The couple married in April of 2022, and Tiffany, a former college administrator, seemed to fall in love with trucking just about the same time she fell in love with Jeremy. The rig sports a 1998 Series 60 Detroit engine, 3:55 rears, and a 10-speed manual transmission, and the pair run electronic logs. The team driving situation rarely sees them hurting for hours.
Jeremy got into the truck, affectionately dubbed "Girl Next Door," through the fleet he's leased to -- they sold it to him for $5,000 down at seven percent interest for a total price of $95,000, in August of 2021. "I never thought I'd almost pay $100,000 for a five year-old glider, but I'm happy with it," he said. "It's definitely a money maker."
Jeremy's been hauling for more than 30 years, and schooled Tiffany on the 10-speed manual and all else trucking -- leased to Noble out of Alabama, they've now successfully combined their talents for profitable business and pursuit of the dream of seeing the country one load at a time.
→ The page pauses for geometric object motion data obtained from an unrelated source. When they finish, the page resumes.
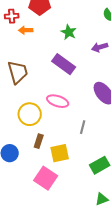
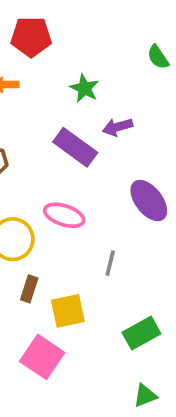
purple arrow: (100, 47) -> (118, 127), moved

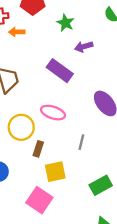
green star: (84, 88) -> (65, 23), moved
purple arrow: (118, 127) -> (84, 47), moved
brown rectangle: (29, 289) -> (38, 149), moved

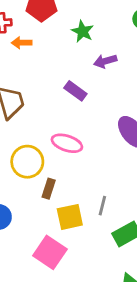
purple rectangle: (60, 71) -> (75, 91), size x0.7
gray line: (81, 142) -> (102, 206), moved

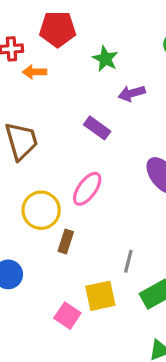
pink ellipse: (67, 143) -> (87, 189), turned -72
yellow square: (70, 217) -> (100, 296), moved
pink square: (50, 252) -> (67, 316), size x0.7

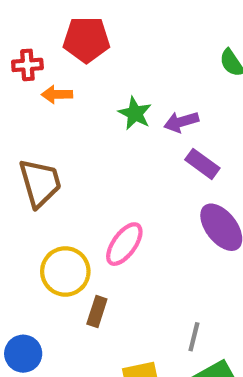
green star: (105, 59) -> (135, 113), moved
purple rectangle: (97, 128) -> (202, 164), moved
gray line: (128, 261) -> (194, 337), moved

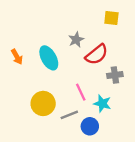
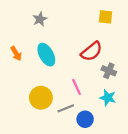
gray star: (76, 40) -> (40, 19), moved
gray cross: (115, 75) -> (109, 71), turned 32
cyan star: (102, 103) -> (108, 98), moved

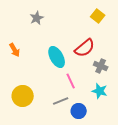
yellow square: (106, 17) -> (98, 16), turned 32
cyan ellipse: (46, 55) -> (57, 57), moved
yellow circle: (41, 98) -> (23, 96), moved

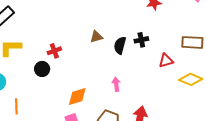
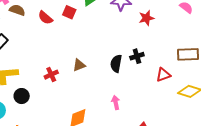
brown triangle: (96, 37) -> (79, 65), moved
black circle: (42, 69) -> (22, 96), moved

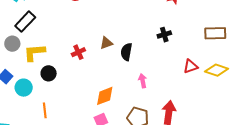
black semicircle: (116, 64) -> (126, 52), moved
red triangle: (163, 75) -> (190, 66), moved

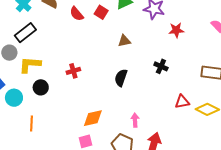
black cross: (164, 35) -> (161, 66), turned 32
brown triangle: (106, 43) -> (124, 41), moved
pink arrow: (143, 81) -> (135, 120), moved

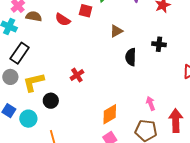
black semicircle: (121, 78) -> (131, 57), moved

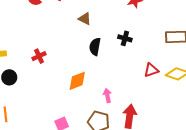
brown triangle: (116, 31) -> (85, 19), turned 48
orange diamond: (110, 114) -> (77, 81), moved

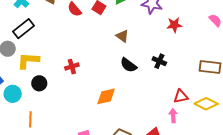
black semicircle: (95, 47) -> (129, 65), turned -72
pink arrow: (107, 96) -> (173, 116), moved

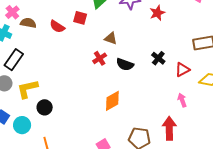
black cross: (159, 61) -> (158, 58), moved, turned 32
red cross: (72, 67) -> (100, 58), moved
red triangle: (181, 96) -> (182, 70), moved

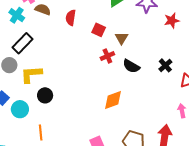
red square: (80, 18) -> (99, 30), moved
red semicircle: (57, 26) -> (71, 18), turned 56
brown triangle: (111, 38) -> (122, 38), turned 32

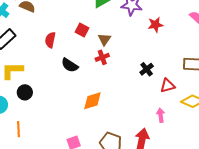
red semicircle: (71, 18) -> (50, 40), moved
red cross: (107, 56) -> (102, 57), moved
black semicircle: (131, 66) -> (70, 65), moved

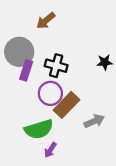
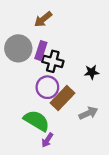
black star: (105, 62) -> (92, 72), moved
purple rectangle: (26, 70) -> (41, 51), moved
green semicircle: (39, 129) -> (37, 121), turned -132

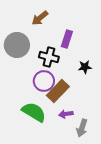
purple rectangle: (41, 51) -> (67, 39), moved
gray arrow: (88, 113) -> (82, 128), moved, turned 132
purple arrow: (47, 140) -> (66, 114), moved, turned 48

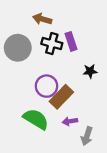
brown arrow: (40, 18) -> (42, 19), turned 54
purple rectangle: (67, 39) -> (71, 41), turned -36
black cross: (49, 57) -> (52, 44), moved

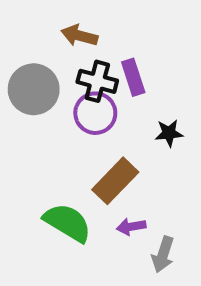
purple circle: (46, 86) -> (95, 113), moved

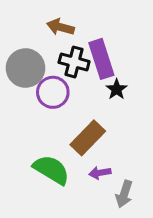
purple rectangle: (133, 77) -> (101, 59), size x1.4
purple circle: (95, 113) -> (53, 92), moved
black star: (169, 133) -> (117, 89), moved, turned -30

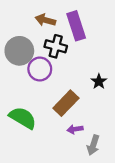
purple rectangle: (101, 59) -> (76, 26), moved
black star: (117, 89) -> (99, 82), moved
green semicircle: (51, 170) -> (23, 118), moved

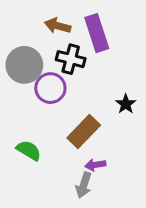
green semicircle: (23, 118) -> (29, 150), size x0.7
gray arrow: (93, 145) -> (84, 185), moved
The duo own two trailers, a 2019 Transcraft flatbed and an older Fontaine step deck. Noble keeps the Wallins busy running loads out of Georgia, Alabama and Tennessee, giving them wide berth on return loads. "They know how I like to run," Jeremy said, with dispatch setting him up with "few-dollars-a-mile" loads to haul back in.
The Wallins say business has been good lately, with fuel surcharges taking the sting off recent high diesel costs and Noble's contract freight still paying handsomely. "When rates went up, there was a huge influx of people, companies and brokers jumping in, a lot of them dependent on the spot market," said Jeremy. "You can't base a truck on the spot market. You'll get left holding the bag" when rates dip.
Jeremy formerly ran a small fleet and a chrome shop, where he picked up a healthy appetite for customization.
"You're always gonna see Peterbilt and Kenworth, but you'll hardly ever see a Freightliner Coronoado" at truck shows, said Tiffany. "At truck stops or rest areas people will come up to us and literally stop with their jaw hanging open to ask questions about it. They're super excited to see a Freightliner looking like this. They've always been a black sheep."
Part of the spectacle comes from the lights. "I actually have two kits on the truck currently," Jeremy said. "One is XK Glow, and the other is from JHB Lighting. It currently probably has close to 1,000 color-changing, addressable LEDs on it.
"I've actually had to split it off and run more controllers on it. It was overpowering" the current wiring harnesses, he added.
The Wallins, like the majority of the rig customizers out there, said their truck is an ever-ongoing work in progress, and they have big plans to upgrade its look both inside and out. "We're just getting started," Jeremy said. "By this time next year, it'll be a whole other animal."
"Every time we go to a chrome shop he buys something," Tiffany said, adding they mostly have utilized Iowa 80 and Florida-headquartered 75 Chrome Shop. Look to the dashboard shot above (and below) for some of Jeremy's chrome additions.
"I know I'm a lucky man when I can say, 'Hey babe, I just bought $500 worth of chicken lights and some train horns' and she giggles all happy about it," said Jeremy.
Right now, exterior bright parts are limited to small touches on the tractor and mostly "basic stuff on the trailer," he said, like "full caps all the way around, studded, pointed hubcaps."
"We did buy a custom bug shield that kind of sets the truck off as a flashy, cool piece that stands out," said Tiffany of the Belmore smoked stainless steel bug shield.
While the rig speaks for itself, it certainly helps to photograph it in scenic locations, and images of the happy couple go further to sell the idea of fun, family and freedom in a Freightliner.